In addition to specifying connectivity at run-time, at any time a new 
process may be started that 'bumps' an old process.  The ability to 
reconnect dynamically allows new configurations of modules without 
the necessity of killing the old configuration and starting a new one.  
Reconfiguring in this manner is important in a shared environment 
to prevent all users from perceiving a "glitch" when the configuration 
is changed.

Bumping is used to re-configure running networks of applications.  
For example, one view controller may be controlling several viewers 
running on various workstations.  After a period of time, a user may 
wish to grab control of his viewer.  By invoking his own view 
controller he is capable of bumping the old view controller and 
taking command of his own viewer.  The other viewer and users are 
unaffected by this re-configuration.

Standard DTM Routines


int DTMmakeInPort( portname )
char	*portname;

DTMmakeInPort creates an input port.  Portname is pointer to a string with 
the format 'hostname:port'.  'Hostname' is optional and will always be replaced 
with the local host's name.  Portname represent the address where the system 
will listen for incoming messages.  If portname is ':0' then the system will 
assign the TCP port number, the value can be retrieved with 
DTMgetPortAddr (see below).

If DTMmakeInPort suceeds, it returns a portid.  The portid is a small integer 
used to refer to the port in all subsequent DTM calls.  If there is any problem 
DTMmakeInPort will return DTMERROR.

Possible errors are returned by DTMmakeInPort:
	DTMNOPORT		No more open DTM ports.
	DTMMEM			Insufficient memory for port.
	DTMHUH			Illegal port name.


int DTMmakeOutPort( portname )
char	*portname;

DTMmakeOutPort creates an output port.  Portname is pointer to a string 
with the format 'hostname:port'.  Portname represents the address where 
outgoing messages will be sent.  Therefore, 'hostname' is any legal host name 
or IP address.  'Port' is a TCP port number where an application is listening, 
possably through the use of DTMmakeInPort.
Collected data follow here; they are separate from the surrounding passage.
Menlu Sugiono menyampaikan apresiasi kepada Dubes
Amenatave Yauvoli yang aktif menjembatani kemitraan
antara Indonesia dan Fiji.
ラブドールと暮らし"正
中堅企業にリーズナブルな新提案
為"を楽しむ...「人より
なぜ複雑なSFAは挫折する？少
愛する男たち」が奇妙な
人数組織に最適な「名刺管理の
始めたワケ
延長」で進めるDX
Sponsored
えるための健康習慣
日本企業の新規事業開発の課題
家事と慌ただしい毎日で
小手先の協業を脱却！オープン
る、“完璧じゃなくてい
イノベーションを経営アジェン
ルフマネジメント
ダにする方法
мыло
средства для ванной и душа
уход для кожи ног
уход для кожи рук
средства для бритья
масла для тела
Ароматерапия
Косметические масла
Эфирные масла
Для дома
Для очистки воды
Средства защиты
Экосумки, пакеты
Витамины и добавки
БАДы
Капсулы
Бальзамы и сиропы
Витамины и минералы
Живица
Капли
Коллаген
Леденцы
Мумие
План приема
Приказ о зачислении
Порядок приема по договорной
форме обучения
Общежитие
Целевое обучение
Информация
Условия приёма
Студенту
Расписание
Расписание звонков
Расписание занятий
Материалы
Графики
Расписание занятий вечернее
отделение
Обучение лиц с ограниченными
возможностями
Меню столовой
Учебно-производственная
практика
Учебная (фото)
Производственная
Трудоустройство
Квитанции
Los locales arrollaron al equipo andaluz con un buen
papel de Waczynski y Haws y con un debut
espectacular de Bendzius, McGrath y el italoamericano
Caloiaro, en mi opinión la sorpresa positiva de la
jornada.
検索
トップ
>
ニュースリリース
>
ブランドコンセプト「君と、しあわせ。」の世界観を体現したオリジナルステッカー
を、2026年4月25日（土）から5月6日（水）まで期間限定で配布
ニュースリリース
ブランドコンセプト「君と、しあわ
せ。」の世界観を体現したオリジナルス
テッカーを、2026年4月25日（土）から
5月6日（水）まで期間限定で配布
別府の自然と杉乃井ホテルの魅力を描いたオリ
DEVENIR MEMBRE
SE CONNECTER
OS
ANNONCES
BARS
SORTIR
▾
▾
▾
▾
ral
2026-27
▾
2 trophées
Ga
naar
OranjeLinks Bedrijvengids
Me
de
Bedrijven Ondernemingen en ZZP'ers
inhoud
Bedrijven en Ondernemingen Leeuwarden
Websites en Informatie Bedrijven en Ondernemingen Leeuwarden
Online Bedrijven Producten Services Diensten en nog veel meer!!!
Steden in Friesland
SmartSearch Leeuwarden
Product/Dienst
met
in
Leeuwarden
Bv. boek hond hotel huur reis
If DTMmakeOutPort suceeds, it returns a portid.  The portid is a small integer 
used to refer to the port in all subsequent DTM calls.  If there is any problem 
DTMmakeOutPort will return DTMERROR.

Possible errors are returned by DTMmakeOutPort:
	DTMNOPORT		No more open DTM ports.
	DTMMEM			Insufficient memory for port.
	DTMHUH			Illegal port name.


int DTMgetPortAddr( portid, address, size )
int	portid
char	*address;
int	size;

DTMgetPortAddr returns the IP address of DTM port.  This is typically used in 
conjunction with DTMmakeInPort(":0") to retrieve the TCP port number 
and report it to connecting programs.

Portid  is value returned on a previous call to DTMmakeInPort.  Address is a 
buffer where the address in the form 'hostname:port' will be stored.  Size  is 
the size of the Address  buffer.

Possible errors are returned by DTMgetPortAddr:
	DTMPORTINIT		invalid value for portid.


int DTMavailRead( portid )
int	portid;

DTMavailRead performs a non-blocking check for a message on the input 
port portid.  DTMavailRead returns TRUE (1) if a message is available and 
FALSE (0) if not.  DTMavailRead will return DTMERROR if a problem is 
encountered.  Since DTMERROR also represents a TRUE value, an application 
can check for the possibility of an error by examining DTMerrno, for a non-
zero state, after the call.

Possible errors are returned by DTMavailRead:
	DTMPORTINIT		invalid value for portid.
	DTMSOCK			problem creating connection.


int DTMavailWrite( portid )
int	portid;

DTMavailWrite performs a non-blocking check, on the output port portid, to 
determine if the receiving program has processed the previous message.  
DTMavailWrite returns TRUE (1) if a message is available and FALSE (0) if 
not.  DTMavailWrite will return DTMERROR if a problem is encountered.  
Since DTMERROR also represents a TRUE value, an application can check for 
the possibility of an error by examining DTMerrno, for a non-zero state, 
after the call.

Possible errors are returned by DTMavailWrite:
	DTMPORTINIT		invalid value for portid.
	DTMSOCK			problem creating connection.


int DTMbeginRead( portid, header, size )
int	portid;
char	*header;
int	size;

DTMbeginRead receives a message from the input port portid.  The message 
header is placed in the buffer header.  If no message is currently available, 
this call will block.  A non-blocking check for a pending message may be 
performed with DTMavailRead (see above).

Size indicates the size of the buffer allocated to hold the incoming header.  
DTM_MAX_HEADER is defined to be the largest legal header length and may 
be used to allocate the header buffer.  If the incoming header is larger than 
the header buffer, DTMbeginRead will fill the header buffer, discard the 
remaning header and return DTMERROR.  In this case DTMerrno will be set 
to DTMHEADER.

Possible errors are returned by DTMbeginRead:
	DTMPORTINIT		invalid value for portid.
	DTMSOCK			problem creating connection.
	DTMREAD		problem reading from connection.
	DTMHEADER		incoming header exceeds buffer size.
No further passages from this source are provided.